• PROBLEM TO SOLVE: Set down the records exactly as they stand, except for any pictures, which you should omit.

• EXCERPTED DATA:
BEGIN
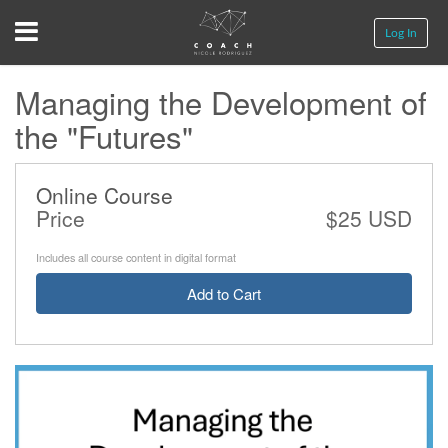
Menu
Log In
Managing the Development of
the "Futures"
Online Course
Price
$25 USD
Includes all course content in digital format
Add to Cart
END
• SOLUTION FOR THIS PROBLEM:
Menu
Log In
Managing the Development of
the "Futures"
Online Course
Price
$25 USD
Includes all course content in digital format
Add to Cart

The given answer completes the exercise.